One thing that Willa Cather makes clear, from the beginning until the end of the story, is that Paul is different. He is an elemental; he would rather exist in an environment, than be a full part of it. He witnesses life from a distance: At the Carnegie, he looks at the actors and is pleased to be in their environment. At the Cordelia St. gatherings, he observes without interacting. Even when in New York, Paul tends to keep to himself and just absorbs the dynamics of the people in the dining room.
This is because Paul cannot find a true niche in life. He tries to stand out in school by telling amazing stories which he cannot verify later. He dreads life in Cordelia; he also dreads school, and dreads his own home. It is no wonder that he realizes, in part 2, that this sense of complete dissatisfaction as been with him forever:
... he could not remember the time when he had not been dreading something. Even when he was a little boy, it was always there—behind him, or before, or on either side [...] the dark place into which he dared not look, but from which something seemed always to be watching him—and Paul had done things that were not pretty to watch, he knew...

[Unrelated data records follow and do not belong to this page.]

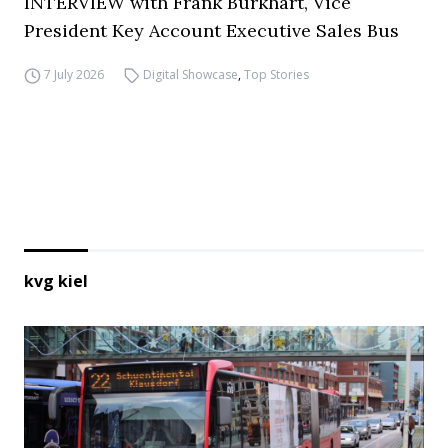
INTERVIEW with Frank Burkhart, Vice
President Key Account Executive Sales Bus
7 July 2026
Digital Showcase
,
Top Stories
kvg kiel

The sense of dread that Paul lives in indicates that he will never be able to find that niche he seems to be looking for. Or is he, really? He knew that his end would come regardless; that he would never go to Cordelia Street again. He would much rather die than go back to a life where he does not belong. This is indicative even more than Paul knew that there was no niche for him in the first place. He seeks, and cannot find, a place to belong.